Denitrification. Denitrification is the biological reduction of nitrate (NO3
-) into nitrite (NO2 -) and eventually
nitrogen gas (N2) by facultative heterotrophic bacteria under
anaerobic conditions. Though these bacteria may prefer to use oxygen in their
metabolic processes, under anaerobic conditions, they will extract oxygen from
the nitrate, which reduces it to nitrite. Heterotrophic bacteria need a carbon
source as food to live, and facultative bacteria can get their oxygen by taking
dissolved oxygen out of the water or, as discussed previously, by taking it off
of nitrate molecules.
Denitrification
and associated anaerobic environments can also lead to elevated nitrite levels.
Elevated nitrite levels are undesirable at this location due to environmental
discharge limitations and aquatic toxicity concerns.

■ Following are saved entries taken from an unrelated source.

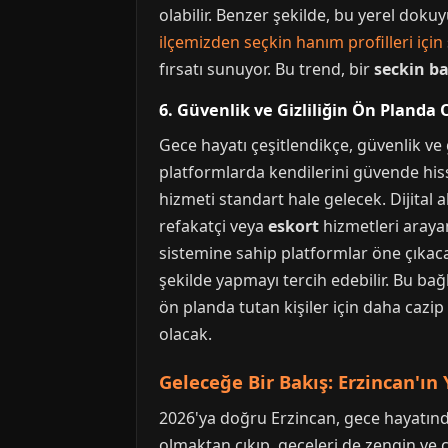
olabilir. Benzer şekilde, bu yerel doku
ilçemizden seçkin hanım profilleri için
fırsatı sunuyor. Bu trend, bir
seckin b
6. Güvenlik ve Gizliliğin Ön Planda
Gece hayatı çeşitlendikçe, güvenlik ve g
platformlarda kendilerini güvende his
hizmeti standart hale gelecek. Dijital a
refakatçi veya
eskort
hizmetleri araya
sistemine sahip platformlar öne çıkaca
şekilde yapmayı tercih edebilir. Bu ba
ön planda tutan kişiler için daha cazip
olacak.
Geleceğe Bir Bakış: Erzincan'ın
2026'ya doğru Erzincan, gece hayatında
olmaktan çıkıp, geceleri de zengin ve ç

Biofouling and accumulated
biomass can produce and foster anaerobic reducing environments and thus should
be properly controlled.
Larson-Skold
Index. The Larson-Skold index describes
the corrosivity of water relative to mild steel. The index is based upon
evaluation of in-situ corrosion of mild steel lines exposed to Great Lakes
waters. The index is the ratio of equivalent parts per million (epm) of sulfate
(SO4 2-) and chloride (Cl-) to the epm of
alkalinity in the form of bicarbonate plus carbonate (total alkalinity):
Larson-Skold
index = (epm Cl- + epm SO4 2-)/(epm HCO3
- + epm CO3 2-)
The
Larson-Skold index has been correlated to observed corrosion rates, and to the
type of attack observed in a study of Great Lakes waters, and to makeup water
sources of similar composition to Great Lakes waters. The index is useful as a
predictive tool in evaluating the potential corrosivity of a particular makeup
water source as well as the anticipated corrosivity of that water when cycled
and treated in a cooling tower system. The index actually correlates the
pitting corrosion potential associated with corrosive chloride and sulfate
anions versus the amount of natural buffering provided by the total alkalinity
in the water.
The
Larson-Skold index might be interpreted by the following guidelines:
- Index <0.8: Chlorides and sulfate probably will not interfere with natural film formation.
- Index >0.8 and <1.2: Chlorides and sulfates may interfere with natural film formation. Higher-than-desired corrosion rates might be anticipated.
- Index >1.2: The tendency toward high corrosion rates of a local type should be expected as the index increases.
Water
analysis and the equation above indicate that the makeup water for this power
plant has a Larson-Skold value of 2.3, which means it is fairly corrosive.
Within the circulating cooling tower water, the value jumps to 24.5 due primarily
to the formation of nitric acid from the nitrification process. The nitric acid
dramatically reduces the natural buffering capabilities of the water typically
associated with bicarbonate alkalinity and puts a much greater demand on the
corrosion inhibitor portion of the treatment program.